Would you like to give that a try? I think this patch could basically be reverted, and then some new hook would be needed to control MinVF/MaxVF in tryToVectorizeList(). Personally, I think it could be nice with something like TTI->getMaximumVF() or even getMaximumSLPVF()... Probably also good if with a test case for your target if possible that is supposed to not produce any spilling...
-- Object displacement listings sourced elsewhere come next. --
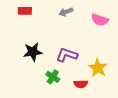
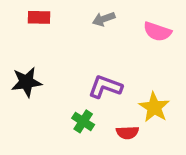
black star: (33, 52) -> (26, 82), moved

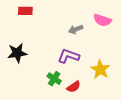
gray arrow: (104, 19) -> (76, 29), moved
red semicircle: (127, 133) -> (74, 87), moved, turned -32

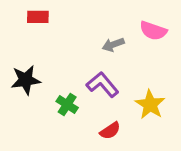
purple L-shape: (68, 56) -> (102, 85), turned 30
green cross: (54, 79) -> (67, 105), moved

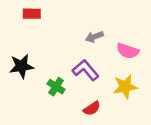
pink semicircle: (153, 31) -> (128, 51), moved
yellow star: (150, 105) -> (125, 87), turned 30

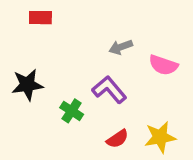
yellow star: (125, 87) -> (160, 137), moved

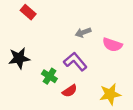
red rectangle: (40, 18) -> (28, 12), turned 40
red semicircle: (117, 139) -> (70, 91), moved

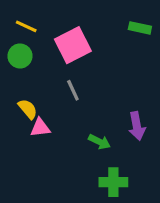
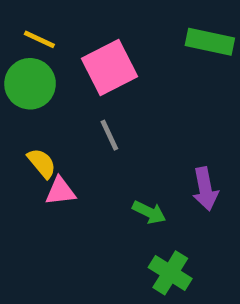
green rectangle: (140, 28) -> (210, 42), size x1.4
green circle: (20, 56) -> (30, 84), size x1.4
green cross: (113, 182) -> (170, 273), turned 32

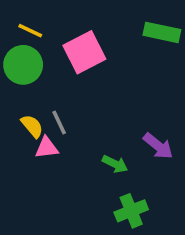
gray line: (109, 135) -> (59, 123), moved
purple arrow: (205, 189) -> (158, 146), turned -40
green cross: (170, 273) -> (131, 211), turned 36

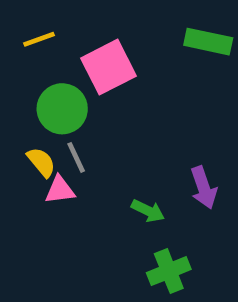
yellow line: (30, 31) -> (39, 39), turned -45
green circle: (23, 65) -> (62, 109), moved
purple arrow: (158, 146) -> (204, 188), turned 32

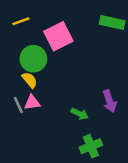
gray line: (76, 157) -> (18, 105), moved
yellow semicircle: (41, 162) -> (30, 80), moved

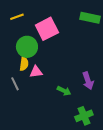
yellow semicircle: (30, 80) -> (24, 64), turned 48
pink triangle: (32, 102) -> (36, 72), moved
green cross: (91, 146) -> (84, 116), moved

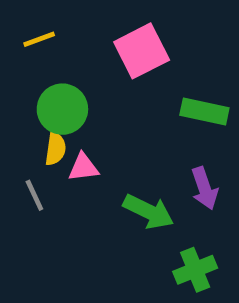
green rectangle: (90, 18) -> (204, 111), moved
pink square: (47, 29) -> (142, 51), moved
green arrow: (64, 91) -> (149, 212), size x1.5

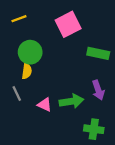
pink triangle: (83, 167) -> (45, 105), moved, turned 32
green arrow: (149, 212) -> (71, 101), turned -35
green cross: (195, 270) -> (94, 129), turned 30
WRT the testcase, it is really the testcase in the patch with a single modification right before ret void:

store float %phi31, float* undef
ret void

That makes the value not dead and then if I feed opt's output into llc I either get spilling with wide vectors (first case) or not (second case):

opt -slp-vectorizer -slp-max-reg-size=1024 -S < slp-max-phi-size.ll | ~/work/llvm/rel/bin/llc -march=amdgcn -mcpu=gfx900
opt -slp-vectorizer -slp-max-reg-size=256 -S < slp-max-phi-size.ll | ~/work/llvm/rel/bin/llc -march=amdgcn -mcpu=gfx900

WRT the testcase, it is really the testcase in the patch with a single modification right before ret void:

store float %phi31, float* undef
ret void

That makes the value not dead and then if I feed opt's output into llc I either get spilling with wide vectors (first case) or not (second case):

opt -slp-vectorizer -slp-max-reg-size=1024 -S < slp-max-phi-size.ll | ~/work/llvm/rel/bin/llc -march=amdgcn -mcpu=gfx900
opt -slp-vectorizer -slp-max-reg-size=256 -S < slp-max-phi-size.ll | ~/work/llvm/rel/bin/llc -march=amdgcn -mcpu=gfx900

You can check it here: D92047
Not sure how appropriate is it to commit a target test using llc into the Transforms directory.

Would you like to give that a try? I think this patch could basically be reverted, and then some new hook would be needed to control MinVF/MaxVF in tryToVectorizeList(). Personally, I think it could be nice with something like TTI->getMaximumVF() or even getMaximumSLPVF()... Probably also good if with a test case for your target if possible that is supposed to not produce any spilling...

I am experimenting with it now. I have reverted the patch and instead added this into tryToVectorizeList():

   unsigned MaxVF = std::max<unsigned>(PowerOf2Floor(VL.size()), MinVF);
+  MaxVF = std::min(R.getMaxVecRegSize() / Sz, MaxVF);

I.e. clamp the list to the MaxVecRegSize. It should still allow reordering.

I'd say that solves the initial problem and probably a better solution overall. For instance I see less vectorization with AMDGPU where it should have not been vectorized in the first place.
However, the impact of that change will be less overall vectorization across all targets since tryToVectorizeList() is used not just for PHI.
That can be fixed by that new target callback if default value is MAX_UINT or just some large number. This default is somewhat subpar as I would expect a better default to be MaxVecRegSize, but I guess it can be decided per target.

Would you like to give that a try? I think this patch could basically be reverted, and then some new hook would be needed to control MinVF/MaxVF in tryToVectorizeList(). Personally, I think it could be nice with something like TTI->getMaximumVF() or even getMaximumSLPVF()... Probably also good if with a test case for your target if possible that is supposed to not produce any spilling...

Please check D92059, I believe that is what we have discussed here.